Contrarily, am I over-thinking my technique, bogging down my prose and losing the story in the process? And then there's my seeming inability to get to work on, much less finish, a novel.
Yes, I know, I know. Quit wallowing in angst and just put words on the page. Meep.
- 34-day sale of "The Goddess Queen's Battlefield" to GrendelSong, my second to these fine folks. It's slated for publication in their Autumn Equinox 2007 issue. The story was inspired by Suzanne Vega's "The Queen & The Soldier," a song that britzkrieg introduced me to. Thanks for the muse food, sweetie!
- 600 on the collab. piece I'm doing with mtrimm1. *lob*
- 400: the start of the Swan Lake story that David Niven and Vincent Price want me to write. Spent some time last night/early this morning (as in 1AM early) researching all the myriad incarnations and interpretations of Swan Lake there have been, including the Mercedes Lackey retelling, The Black Swan.
- 300 on a new freelance gig. I'm going to take all of y'all's advice and count those in my "words written"/Club 100 tally. Haven't decided yet if they'll have the same weight as fiction, but they ought to count.
- Poked and prodded a story I've been sitting on that wanted a time out plus final spit-polish before being shoved unto the breach. I like the story very much, but I'm having a hard time classifying it.

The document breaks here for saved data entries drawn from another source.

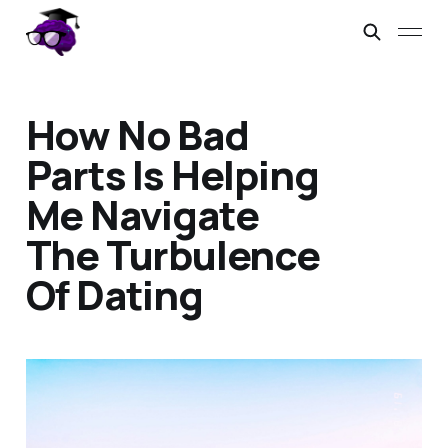
How No Bad
Parts Is Helping
Me Navigate
The Turbulence
Of Dating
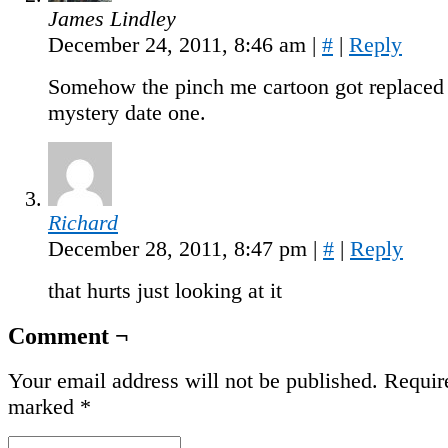
James Lindley
December 24, 2011, 8:46 am
|
#
|
Reply
Somehow the pinch me cartoon got replaced 
mystery date one.
Richard
December 28, 2011, 8:47 pm
|
#
|
Reply
that hurts just looking at it
Comment ¬
Your email address will not be published.
Require
marked
*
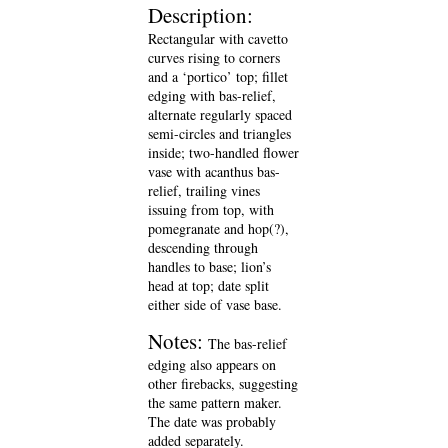
Description:
Rectangular with cavetto
curves rising to corners
and a ‘portico’ top; fillet
edging with bas-relief,
alternate regularly spaced
semi-circles and triangles
inside; two-handled flower
vase with acanthus bas-
relief, trailing vines
issuing from top, with
pomegranate and hop(?),
descending through
handles to base; lion’s
head at top; date split
either side of vase base.
Notes:
The bas-relief
edging also appears on
other firebacks, suggesting
the same pattern maker.
The date was probably
added separately.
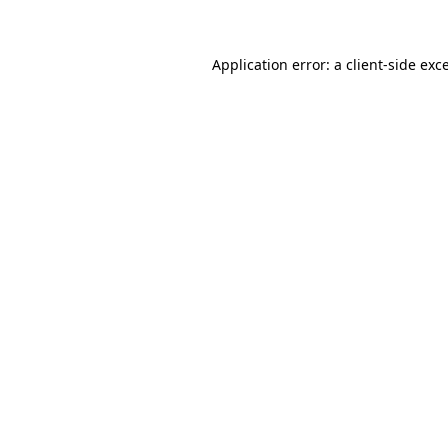
Application error: a client-side ex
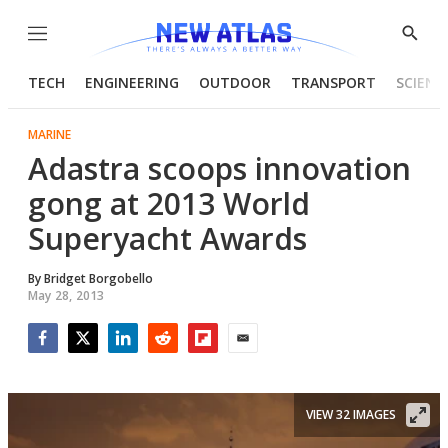
Menu
Show
Searc
TECH
ENGINEERING
OUTDOOR
TRANSPORT
SCIENC
MARINE
Adastra scoops innovation
gong at 2013 World
Superyacht Awards
By
Bridget Borgobello
May 28, 2013
Facebook
Twitter
LinkedIn
Reddit
Flipboard
Email
VIEW 32 IMAGES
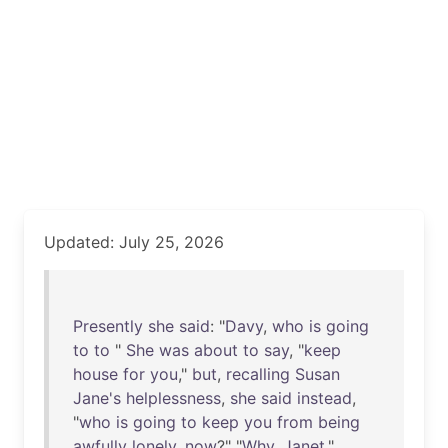
Updated: July 25, 2026
Presently
she
said
: "
Davy
,
who
is
going
to
to
"
She
was
about
to
say
, "
keep
house
for
you
,"
but
,
recalling
Susan
Jane's
helplessness
,
she
said
instead
,
"
who
is
going
to
keep
you
from
being
awfully
lonely
,
now
?" "
Why
,
Janet
,"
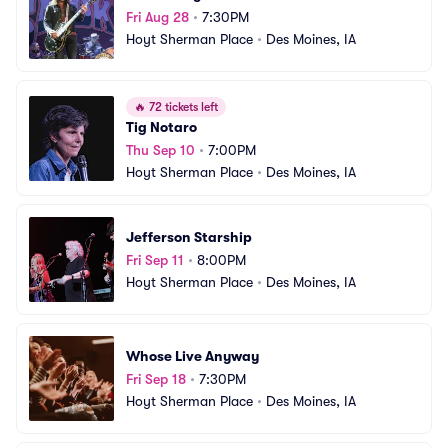
Fri Aug 28
•
7:30PM
Hoyt Sherman Place
•
Des Moines, IA
🔥
72 tickets left
Tig Notaro
Thu Sep 10
•
7:00PM
Hoyt Sherman Place
•
Des Moines, IA
Jefferson Starship
Fri Sep 11
•
8:00PM
Hoyt Sherman Place
•
Des Moines, IA
Whose Live Anyway
Fri Sep 18
•
7:30PM
Hoyt Sherman Place
•
Des Moines, IA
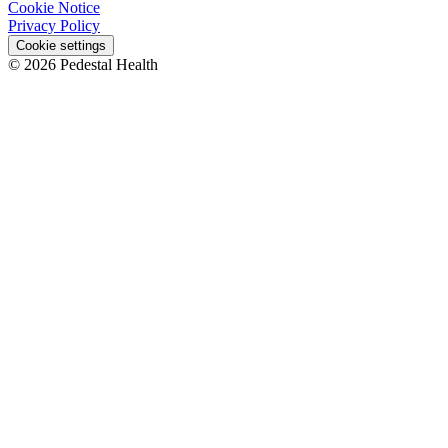
Cookie Notice
Privacy Policy
Cookie settings
© 2026 Pedestal Health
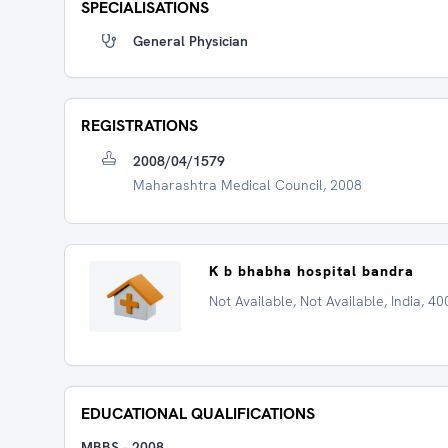
SPECIALISATIONS
General Physician
REGISTRATIONS
2008/04/1579
Maharashtra Medical Council, 2008
K b bhabha hospital bandra
Not Available, Not Available, India, 4
EDUCATIONAL QUALIFICATIONS
MBBS
-
2008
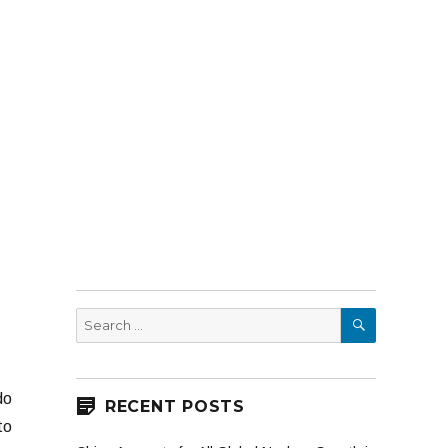
SEARCH
Search
for:
do
RECENT POSTS
to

In the end, I screwed my courage to the sticking place, chucked my "is this a good fit?" wafflings out the window, and sent it to Cicada. While I'm an advocate of the "don't self-reject" school of submission, I still have this thing going on, particularly with the editors/markets that I've had repeat sales at, wherein I'm all anxious about disappointing them, so I find myself hesitating to take risks, submission-wise. Because, of course, seeing the same ole same ole from a writer never gets stale (*snort*).
Ah, rejectomancy at its finest. Or actually, would this be acceptomancy?
Writers are insane. If we didn't start that way, the biz turns us into twitching, neurotic wrecks.